La préfecture a attendu le 6 décembre pour mettre en place des mesures d’urgence telles que la circulation alternée et la vitesse réduite de 20 km/h sur les grands axes routiers. Des mesures d’urgence ont également été décidées à Lyon. À Paris, le dispositif de circulation alternée a été peu respecté – les amendes sont peu dissuasives et il y a eu peu de contrôles -, à cela se sont ajoutées des pannes dans les transports en commun rendus exceptionnellement gratuits pendant quelques jours.

Au regard des enjeux sanitaires (une action contre l’Etat est engagée par des victimes), la France doit impérativement conduire des politiques de long terme : développement des transports en commun, rénovation du réseau ferroviaire, arrêt de l’étalement urbain car celui-ci a disjoint lieux d’habitat et lieu de travail.

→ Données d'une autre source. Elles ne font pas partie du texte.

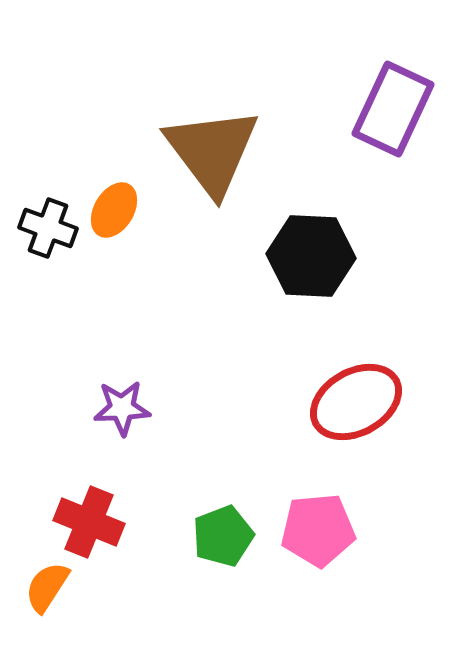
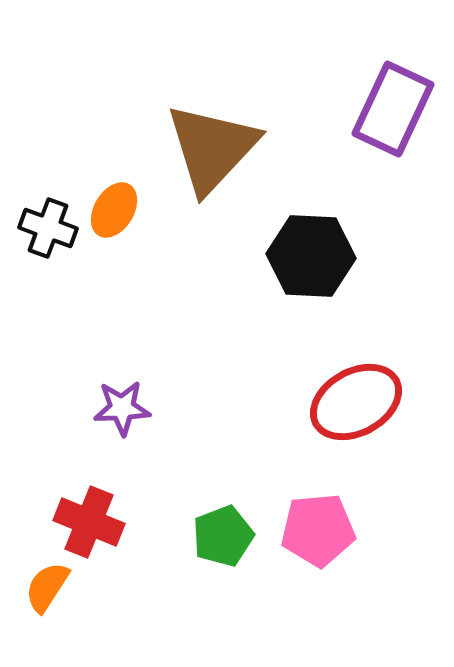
brown triangle: moved 3 px up; rotated 20 degrees clockwise
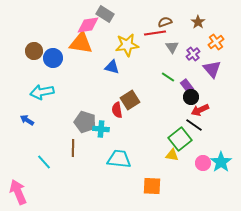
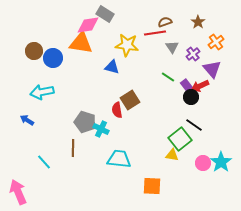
yellow star: rotated 15 degrees clockwise
red arrow: moved 24 px up
cyan cross: rotated 21 degrees clockwise
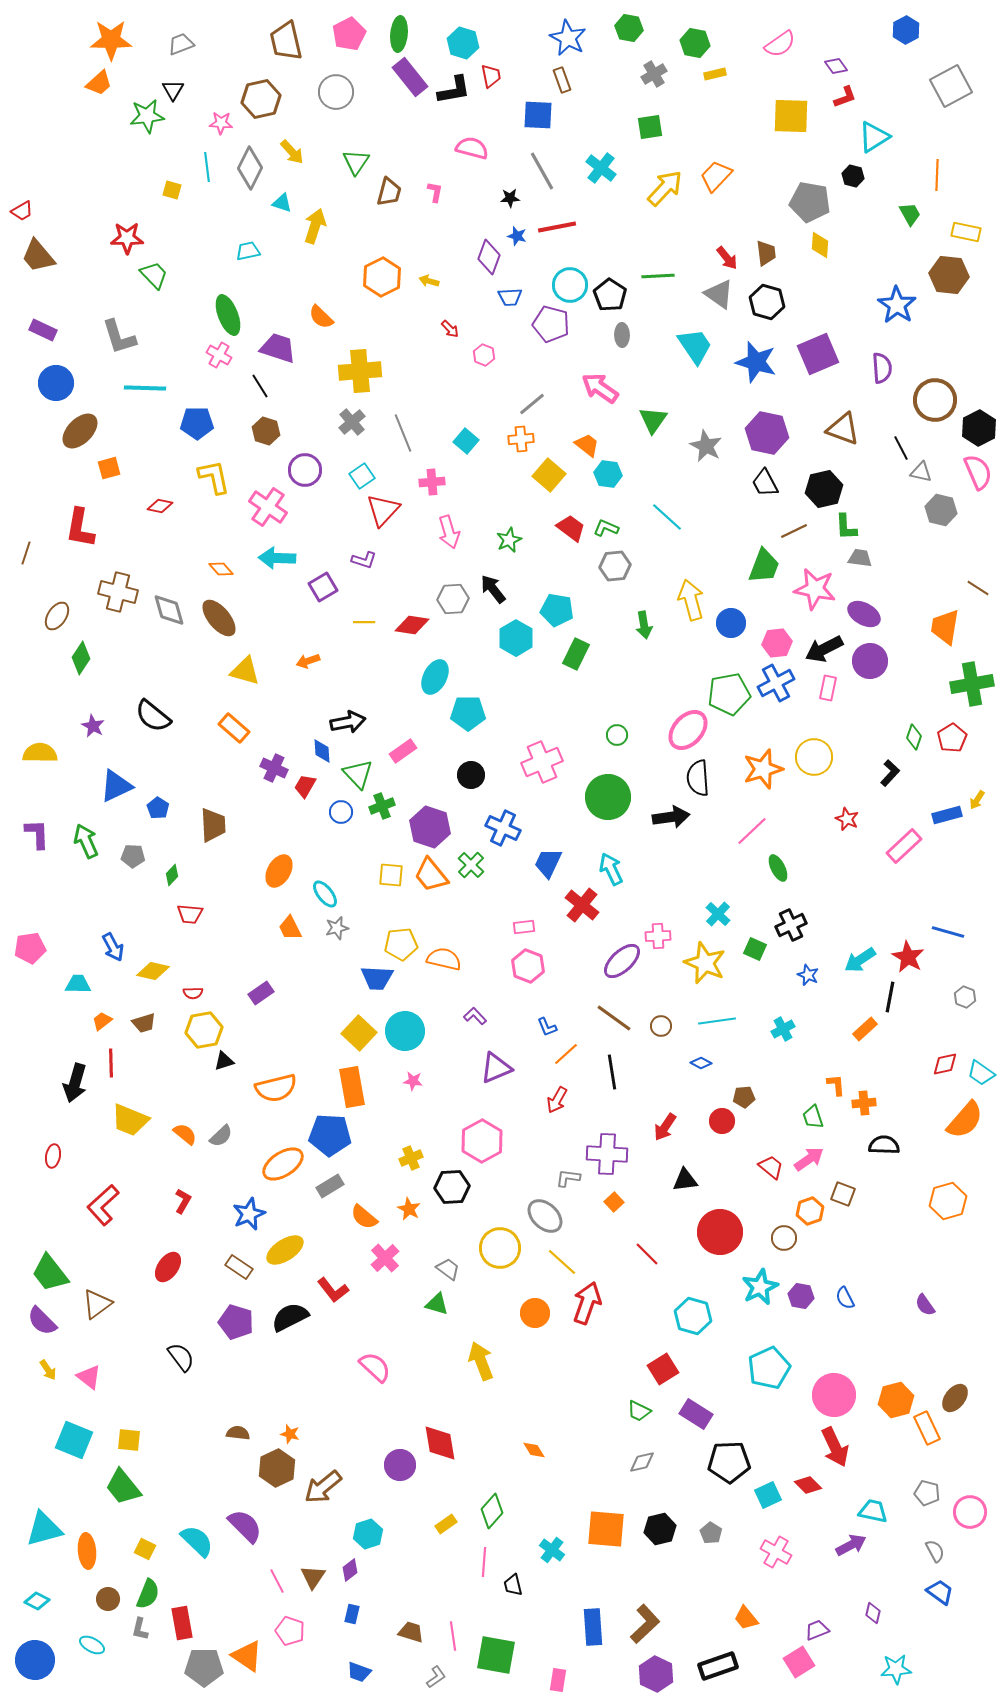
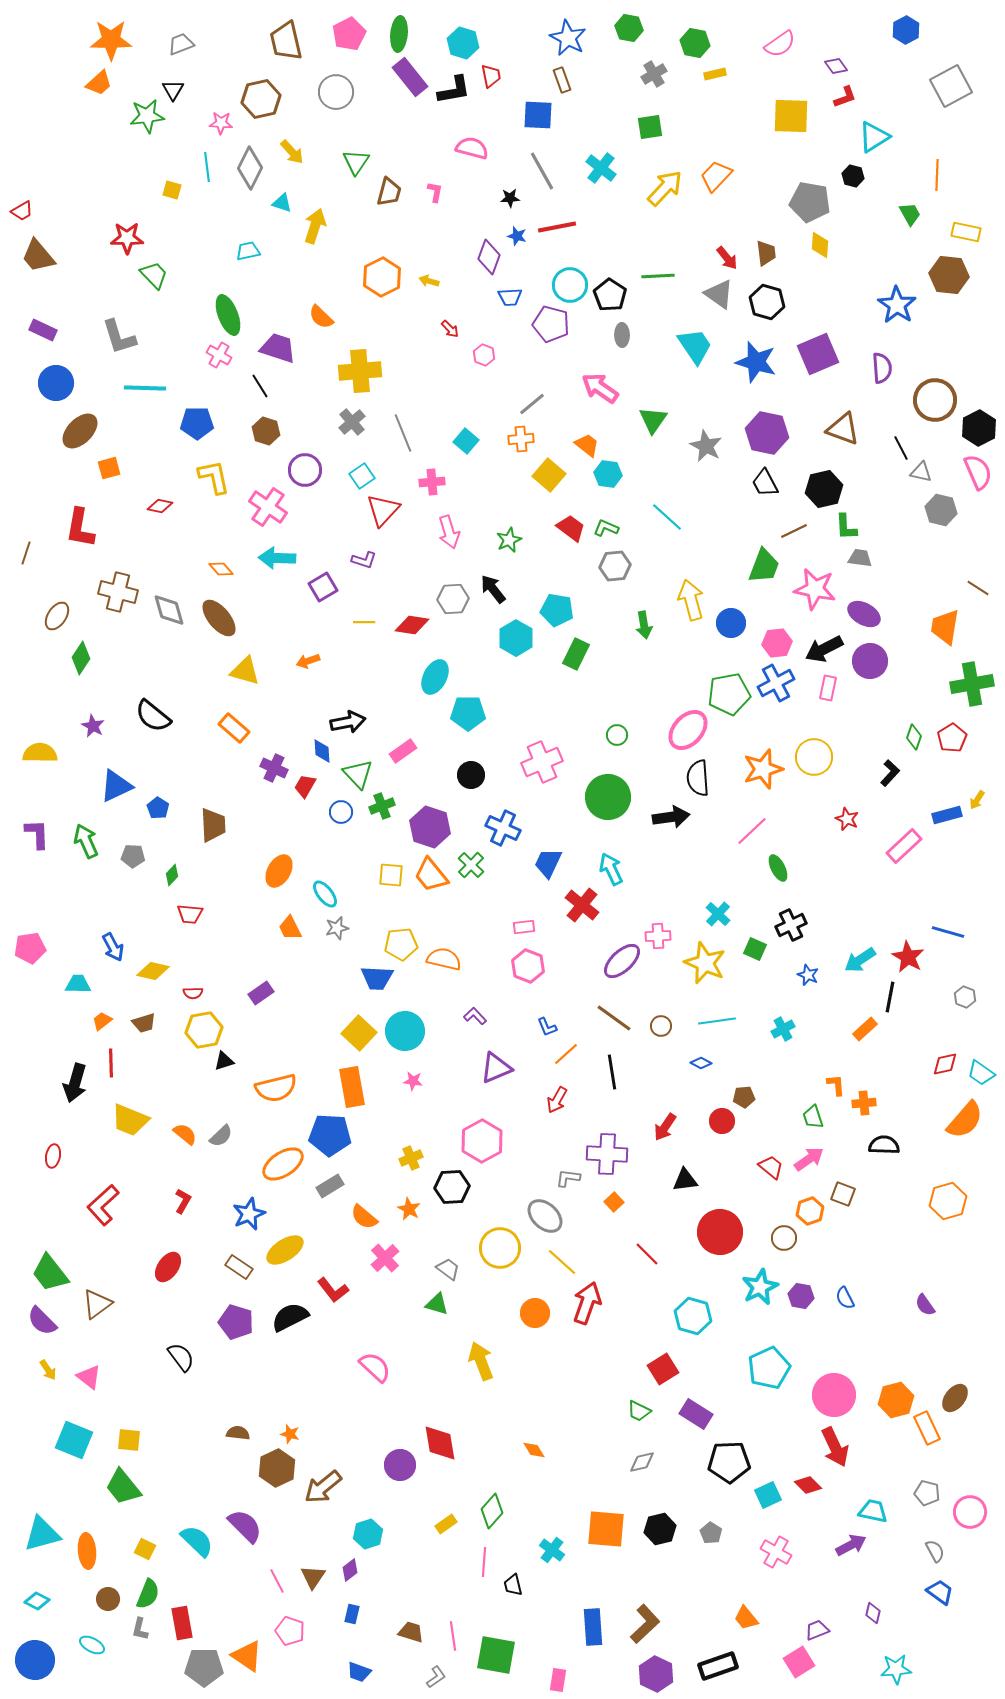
cyan triangle at (44, 1529): moved 2 px left, 5 px down
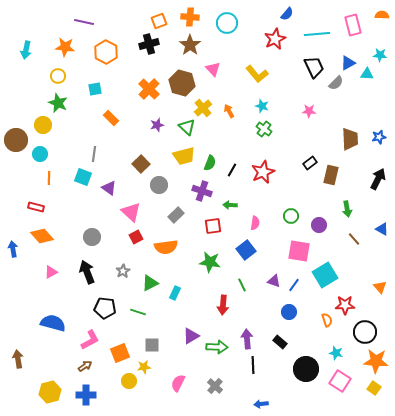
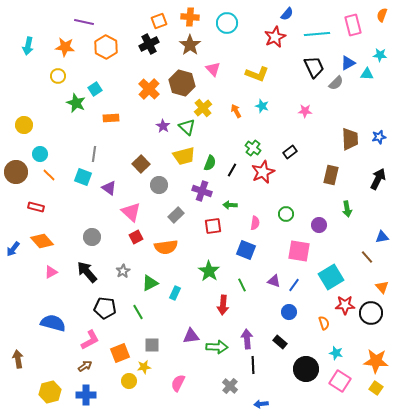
orange semicircle at (382, 15): rotated 72 degrees counterclockwise
red star at (275, 39): moved 2 px up
black cross at (149, 44): rotated 12 degrees counterclockwise
cyan arrow at (26, 50): moved 2 px right, 4 px up
orange hexagon at (106, 52): moved 5 px up
yellow L-shape at (257, 74): rotated 30 degrees counterclockwise
cyan square at (95, 89): rotated 24 degrees counterclockwise
green star at (58, 103): moved 18 px right
orange arrow at (229, 111): moved 7 px right
pink star at (309, 111): moved 4 px left
orange rectangle at (111, 118): rotated 49 degrees counterclockwise
yellow circle at (43, 125): moved 19 px left
purple star at (157, 125): moved 6 px right, 1 px down; rotated 24 degrees counterclockwise
green cross at (264, 129): moved 11 px left, 19 px down
brown circle at (16, 140): moved 32 px down
black rectangle at (310, 163): moved 20 px left, 11 px up
orange line at (49, 178): moved 3 px up; rotated 48 degrees counterclockwise
green circle at (291, 216): moved 5 px left, 2 px up
blue triangle at (382, 229): moved 8 px down; rotated 40 degrees counterclockwise
orange diamond at (42, 236): moved 5 px down
brown line at (354, 239): moved 13 px right, 18 px down
blue arrow at (13, 249): rotated 133 degrees counterclockwise
blue square at (246, 250): rotated 30 degrees counterclockwise
green star at (210, 262): moved 1 px left, 9 px down; rotated 25 degrees clockwise
black arrow at (87, 272): rotated 20 degrees counterclockwise
cyan square at (325, 275): moved 6 px right, 2 px down
orange triangle at (380, 287): moved 2 px right
green line at (138, 312): rotated 42 degrees clockwise
orange semicircle at (327, 320): moved 3 px left, 3 px down
black circle at (365, 332): moved 6 px right, 19 px up
purple triangle at (191, 336): rotated 24 degrees clockwise
gray cross at (215, 386): moved 15 px right
yellow square at (374, 388): moved 2 px right
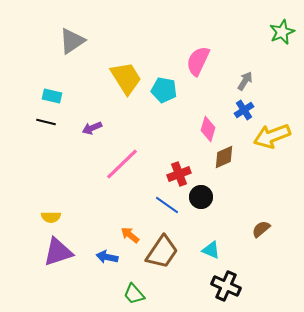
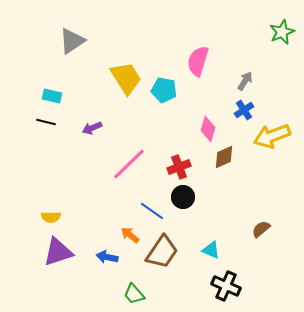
pink semicircle: rotated 8 degrees counterclockwise
pink line: moved 7 px right
red cross: moved 7 px up
black circle: moved 18 px left
blue line: moved 15 px left, 6 px down
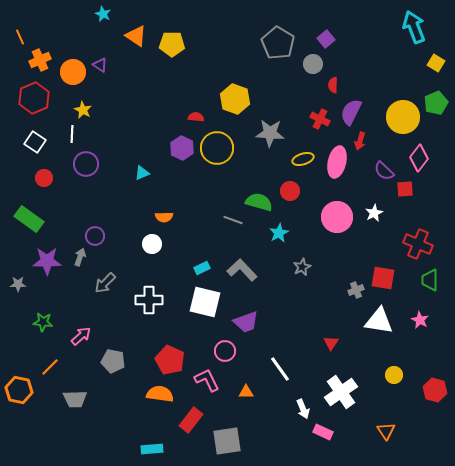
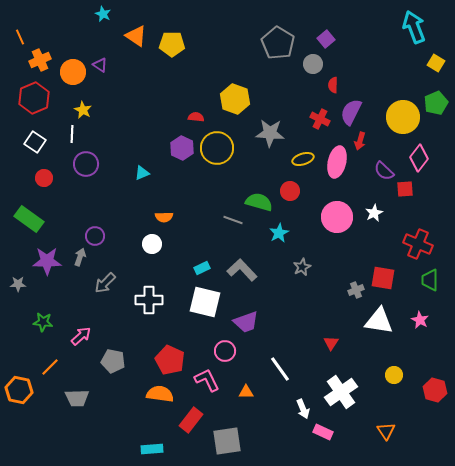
gray trapezoid at (75, 399): moved 2 px right, 1 px up
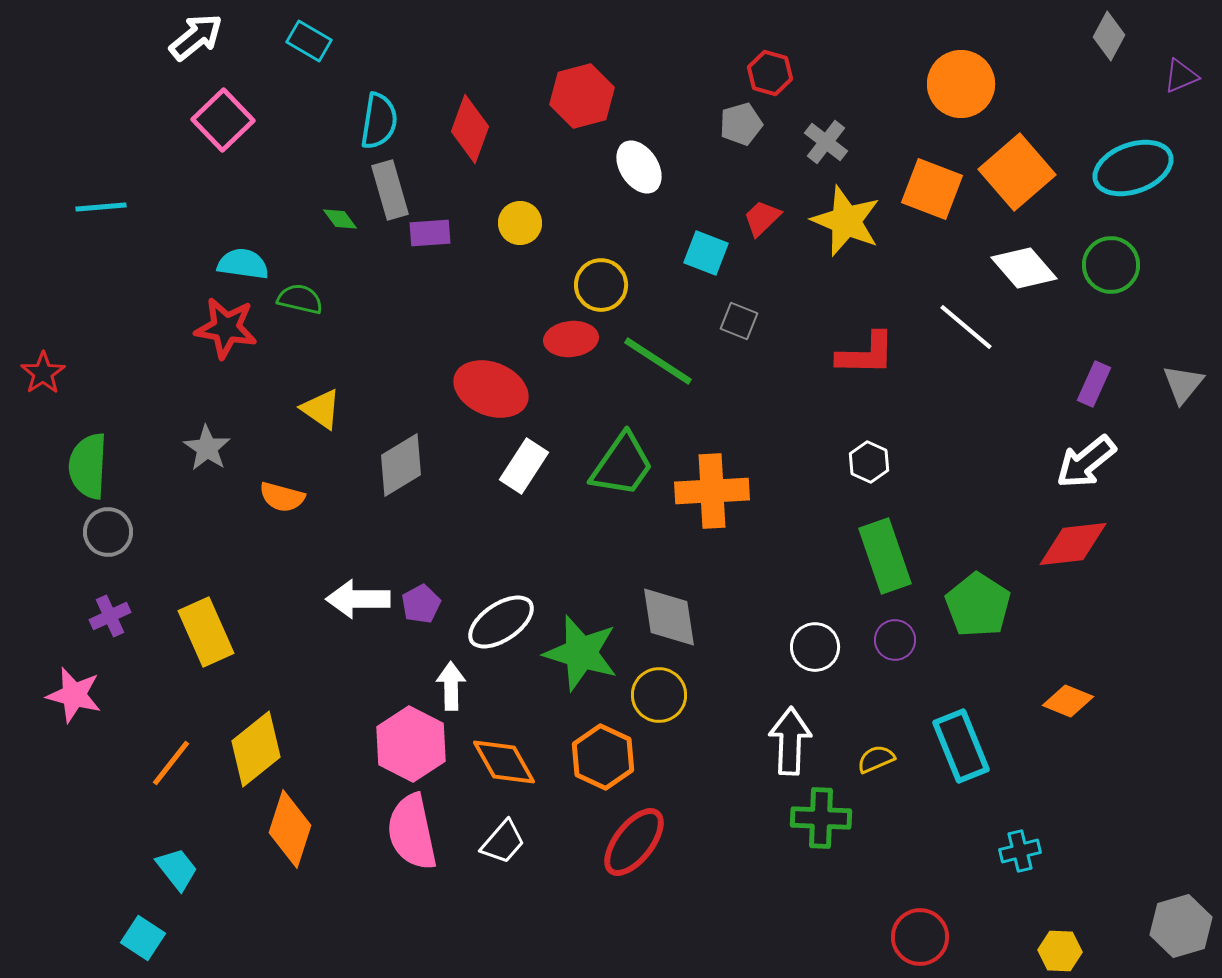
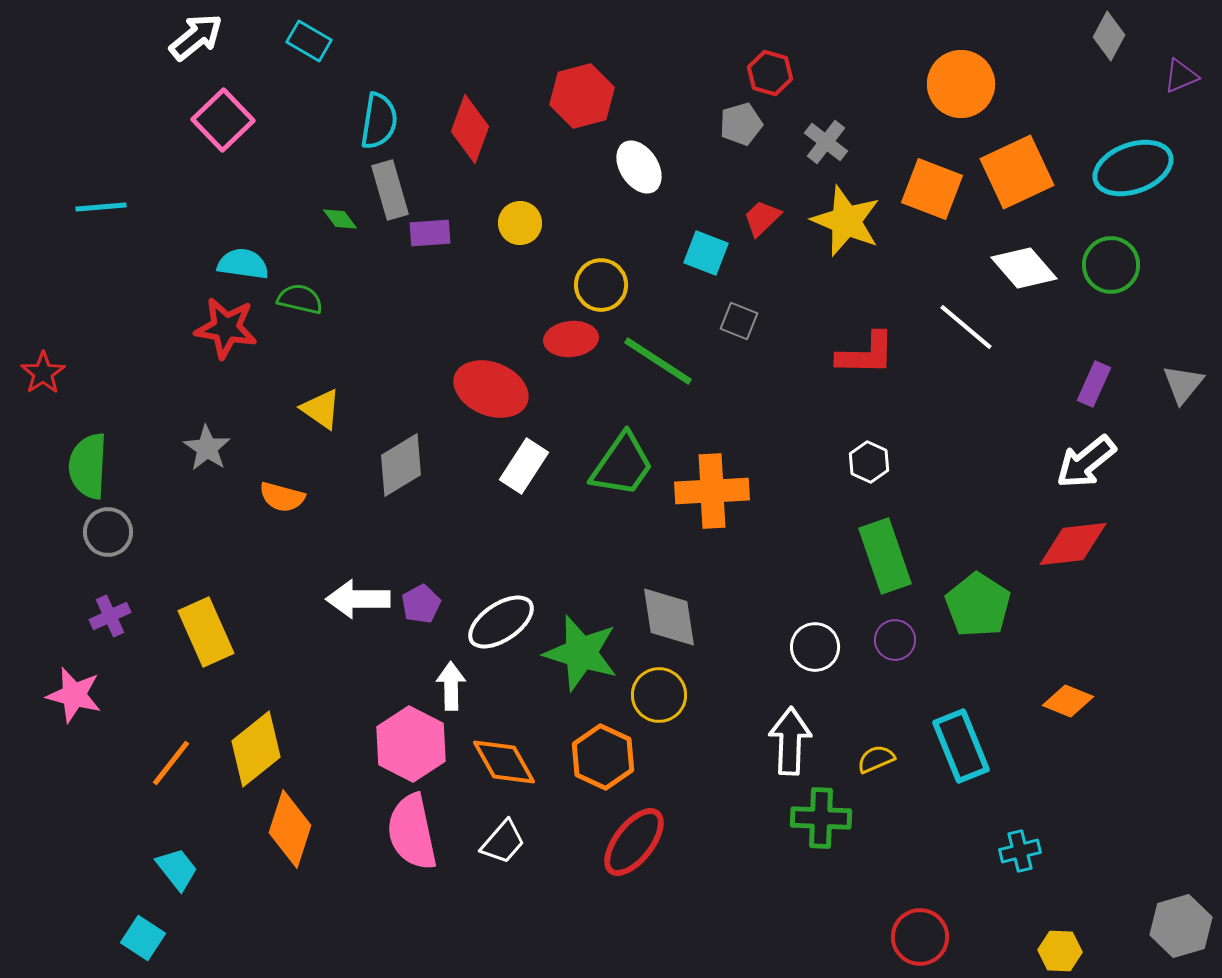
orange square at (1017, 172): rotated 16 degrees clockwise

Des mesures existent dans notre arsenal législatif, mais elles ne sont pas appliquées: elles concernent les installations industrielles, la circulation des poids lourds et des véhicules les plus polluants ou le trafic aérien. Car si le trafic routier est pour partie responsable de cette pollution, il ne faut pas oublier que le chauffage au bois, les activités industrielles et agricoles prennent aussi toute leur part.

Les maires auront la possibilité dès janvier 2017, de créer des zones de circulation restreinte (ZCR) dans laquelle le trafic sera réglementé en fonction du caractère plus ou moins polluant des véhicules (vignette Crit’Air).

Ailleurs, des villes comme Milan, Londres, Oslo, Dublin ou Stockholm ont instauré depuis longtemps des péages urbains pour décongestionner leur centre-ville et lutter contre la pollution. Mais, on le voit bien, la question de la pollution de l’air interroge notre modèle de développement urbain, industriel, économique et notre mode de vie. Nos réponses doivent être plus contraignantes.